Claymore previu. Hécate suspirou. "Esse dia pode chegar. Meus filhos sempre lutaram uns com os outros. O mais forte lidera os outros. Alabaster se juntou a causa de Cronos e levou seus irmãos para a guerra. Ele se culpa por suas mortes. Agora Lamia ascendeu para desafiar sua preeminência, esperando que os filhos da magia a sigam sob a bandeira de Gaia. Deve haver outra maneira. Os outros deuses nunca confiaram em meus filhos, mas essa rebelião de Gaia só irá trazer mais derramamento de sangue. Alabaster deve encontrar outra resposta—algum novo arranjo que traga paz para meus filhos." Claymore hesitou. "E se eles não quiserem paz?" "Eu não vou escolher um lado." ela disse, "Mas espero que com você o guiando, Alabaster tome a decisão certa, uma decisão que trará paz a minha família." Uma razão para viver, Claymore pensou. Um caminho para um homem mortal sem poderes especiais para afetar o mundo dos deuses e monstros. Claymore sorriu. "Isso parece um desafio. Muito bem, eu aceito. E apesar de eu ser apenas um Nebuliforme, irei garantir que ele consiga." Ele se levantou e estava prestes a sair pelas portas da igreja, mas então parou. Mesmo estando morto, a resposta que ele estava procurando estava bem a sua frente. "Eu tenho mais pergunta a fazer, Hécate." Ele preparou sua língua, assim como Alabaster deve ter feito em frente ao público em sua palestra. "Se você mesma é uma divindade, para quem você está orando?" Ela parou por um momento, virou-se para ele, e abriu seus olhos verdes brilhantes. Então como se a resposta fosse óbvia, ela sorriu e disse: "Eu espero que você descubra." — Alabaster acordou em um campo. Todas as runas de suas roupas tinham se estilhaçado, e seu colete à prova de balas tinha sido destruído a ponto de se tornar inutilizável. Porém, surpreendentemente, ele sentiu-se bem. Ele ficou ali na grama por um minuto, tentando descobrir onde estava. Suas últimas lembranças eram de Claymore batendo no monstro, as garras de Lamia se fechando ao redor do pescoço do Doutor, o livro em chamas, o encantamento... Ele estava preparado para lançar o feitiço, e então... ele acordou aqui. Ele enfiou a mão no bolso e tirou suas cartas Nebuliforme, mas todas as inscrições tinham se transformado em manchas pretas—gastas, junto com o resto da sua magia.
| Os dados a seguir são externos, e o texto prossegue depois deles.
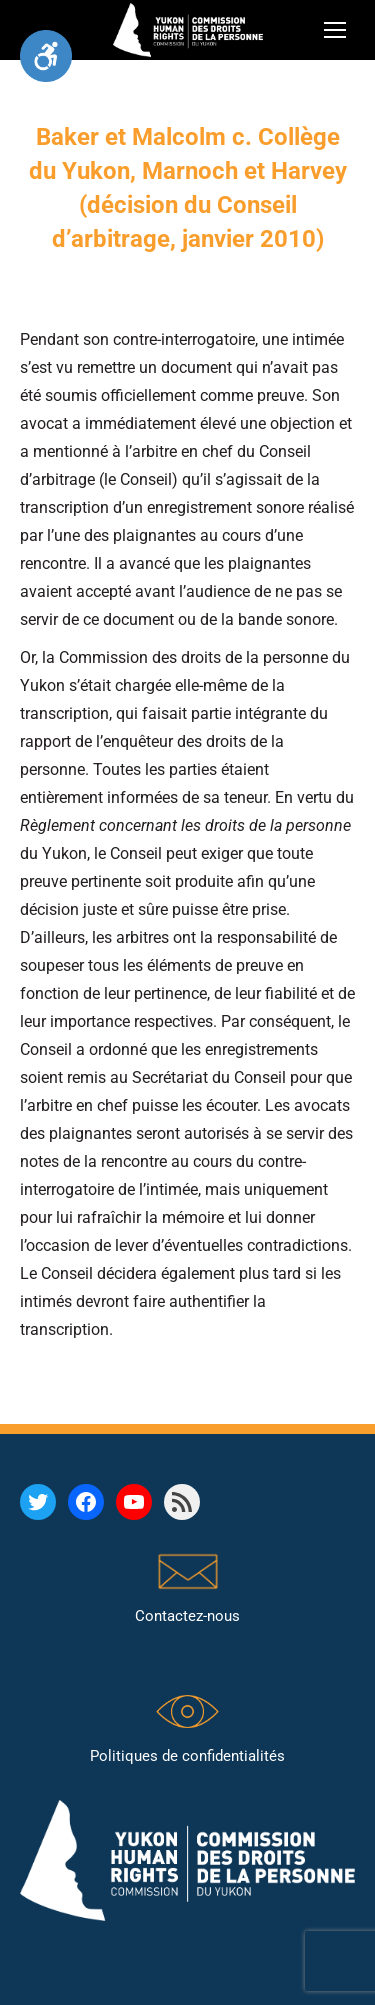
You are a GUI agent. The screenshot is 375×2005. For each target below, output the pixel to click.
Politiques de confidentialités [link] (187, 1756)
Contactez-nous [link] (187, 1616)
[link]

Então a forma de um homem apareceu sobre ele, bloqueando a luz do sol. Uma mão se estendeu para ajudá-lo. "Claymore?" o ânimo de Alabaster cresceu imediatamente. "O que aconteceu? Eu pensei que... O que você está fazendo aqui?" Claymore deu a Alabaster um sorriso que duraria o resto de sua vida. "Vamos," ele disse. "Eu acho que nós dois temos uma investigação a fazer."